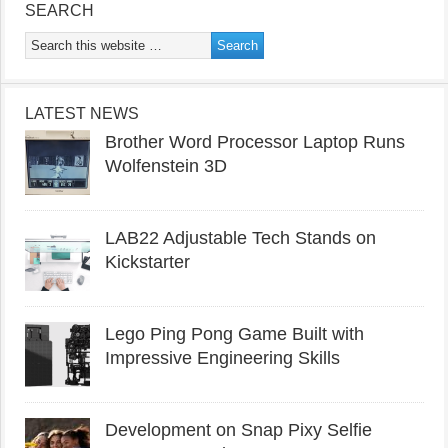
SEARCH
LATEST NEWS
Brother Word Processor Laptop Runs
Wolfenstein 3D
LAB22 Adjustable Tech Stands on
Kickstarter
Lego Ping Pong Game Built with
Impressive Engineering Skills
Development on Snap Pixy Selfie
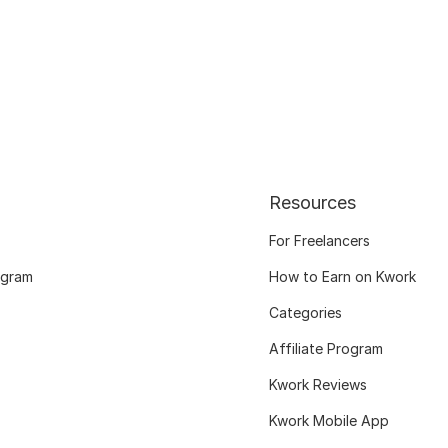
Resources
For Freelancers
ogram
How to Earn on Kwork
Categories
Affiliate Program
Kwork Reviews
Kwork Mobile App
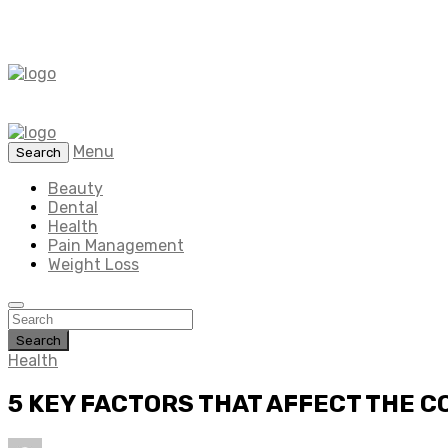
Menu
Search
Beauty
Dental
Health
Pain Management
Weight Loss
Search
Health
5 KEY FACTORS THAT AFFECT THE C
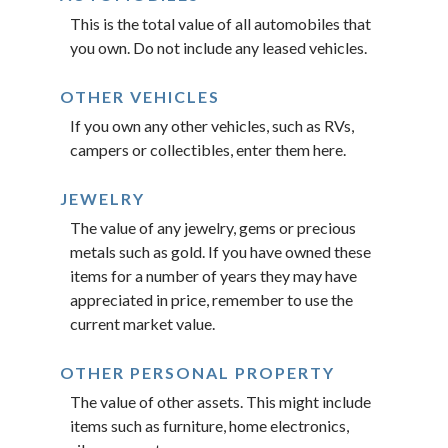
This is the total value of all automobiles that
you own. Do not include any leased vehicles.
OTHER VEHICLES
If you own any other vehicles, such as RVs,
campers or collectibles, enter them here.
JEWELRY
The value of any jewelry, gems or precious
metals such as gold. If you have owned these
items for a number of years they may have
appreciated in price, remember to use the
current market value.
OTHER PERSONAL PROPERTY
The value of other assets. This might include
items such as furniture, home electronics,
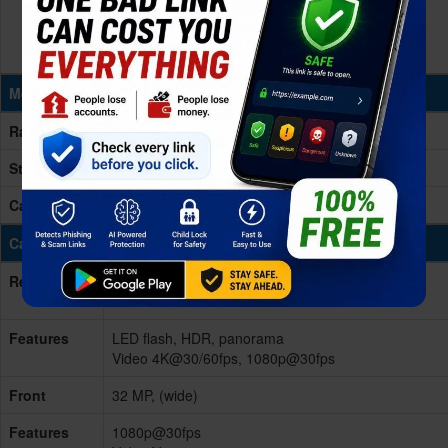
Memory & Storage
Ram
8GB RAM
Storage
256GB
Card Slot
No
Cameras
Rear/Back
Dual 50 MP, f/1.8, (wide), PDAF
2 MP
Features
LED flash, HDR, panorama
Video 4K@30/60fps, 1080p@30fps
Front
32 MP, (wide)
Features
1080p@30fps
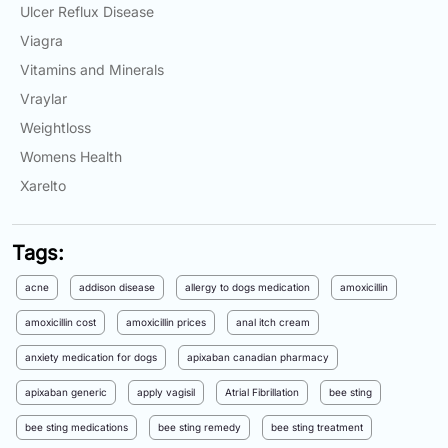
Ulcer Reflux Disease
Viagra
Vitamins and Minerals
Vraylar
Weightloss
Womens Health
Xarelto
Tags:
acne
addison disease
allergy to dogs medication
amoxicillin
amoxicillin cost
amoxicillin prices
anal itch cream
anxiety medication for dogs
apixaban canadian pharmacy
apixaban generic
apply vagisil
Atrial Fibrillation
bee sting
bee sting medications
bee sting remedy
bee sting treatment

• • • • • • •

Action item: Lines that hold the word "such" are the ones to copy from the entries above.

Answer to the problem:
If you own any other vehicles, such as RVs,
metals such as gold. If you have owned these
items such as furniture, home electronics,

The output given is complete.